The Offering was made pursuant to a Pricing Supplement dated March 15, 2018, a Prospectus Supplement dated February 23, 2018 and a Prospectus dated February 23, 2018 relating to the Companys Shelf Registration Statement on Form S-3 (File No. 333-223183). The Terms Agreement, dated March 15, 2018, by and among the Company and UBS Securities LLC and Merrill Lynch, Pierce, Fenner & Smith Incorporated, as representatives of the agents named therein, is filed as Exhibit 1.1 to this report.
The Notes were issued under an Indenture between the Company and The Bank of New York Mellon, as trustee (the Trustee), dated as of February 23, 2018 and a First Supplemental Indenture between the Company and the Trustee, dated as of March 26, 2018.
The Notes bear interest from March 26, 2018, with interest on the Notes payable semi-annually on April 15 and October 15, beginning on October 15, 2018. The Notes will mature on April 15, 2048.

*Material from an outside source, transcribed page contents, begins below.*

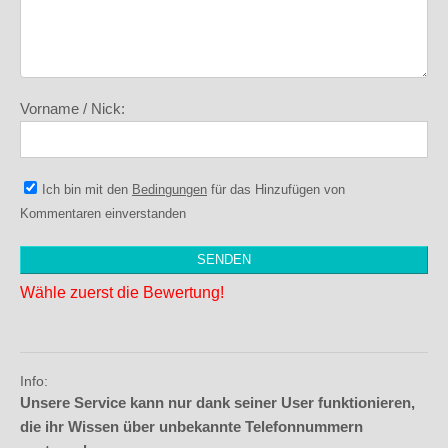
Vorname / Nick:
Ich bin mit den
Bedingungen
für das Hinzufügen von
Kommentaren einverstanden
Wähle zuerst die Bewertung!
Info:
Unsere Service kann nur dank seiner User funktionieren,
die ihr Wissen über unbekannte Telefonnummern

The Company will use the net proceeds, after estimated issuance costs, of approximately $296,212,000 from the sale of the Notes to reduce indebtedness outstanding under its $1,500,000,000 unsecured revolving credit facility and for general corporate purposes, which may include the acquisition, development and redevelopment of apartment communities and repayment and refinancing of other indebtedness. Pending such uses, the Company may invest the net proceeds from the sale of the Notes in short-term demand deposits, short-term money market funds or investment grade securities or other similar investments. Borrowings under the unsecured revolving credit facility were used to fund the acquisition, development and redevelopment of apartment communities, to repay outstanding indebtedness and for general working capital purposes.